In Al Mana Lifestyle Trading LLC & Ors v United Fidelity Insurance Company PSC & Ors [2022] EWHC 2049 (Comm), the English Commercial Court has confirmed it has jurisdiction to hear claims for Covid-related business interruption (BI) losses of around US $40 million, made under multi-risk insurance policies issued in the Middle East. In doing so, it has emphasised its very considerable experience in relation to issues of COVID-19 BI losses.

The claimants, for whom Mishcon de Reya is acting, are part of a group which operates in the food and beverage and retail sectors. In May 2021 they commenced English proceedings, seeking an indemnity from the defendant insurers relating to BI losses incurred during the COVID-19 pandemic. However, the defendants, who are located in the UAE, Qatar and Kuwait, challenged the English court's jurisdiction to hear the claims.

The jurisdiction clause in each of the policies provided as follows:

APPLICABLE LAW AND JURISDICTION

In accordance with the jurisdiction, local laws and practices of the country in which the policy is issued. Otherwise England and Wales UK Jurisdiction shall be applied,

Under liability jurisdiction will be extended to worldwide excluding USA and Canada.

The defendants argued that the first sentence amounts to an exclusive choice of jurisdiction in favour of the courts in the country in which the policy was issued and that disputes must be submitted to those courts first. The second sentence only applied if, for whatever reason, the local court would not accept jurisdiction.

The claimants contended that the jurisdiction clause permitted proceedings to be brought either in the country where the policy was issued (UAE, Qatar or Kuwait respectively), or in the courts of England and Wales.

Mrs Justice Cockerill agreed, both as a question of impression and on detailed analysis with the claimants.

The wording of the clause was not "felicitous", but it indubitably provided some form of alternative.

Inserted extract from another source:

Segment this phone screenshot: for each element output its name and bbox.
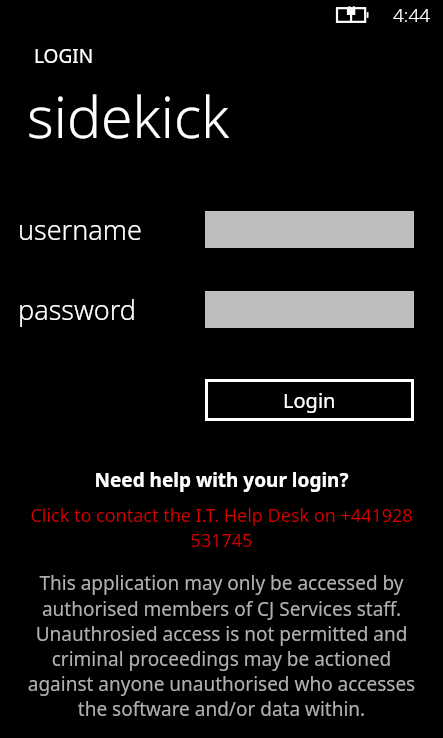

As to the factual matrix, the judge saw force in the point that the policies were issued in conjunction with each other as part of a suite to provide comprehensive coverage for the claimants’ operations in a number of jurisdictions, which was also reinsured in the international market. Where claims could arise under policies across jurisdictions, it made sense for there to be an option for disputes to be determined in a single neutral venue such as England and Wales, where the courts have particular expertise on issues of insurance law relating to terms in common use in the London market.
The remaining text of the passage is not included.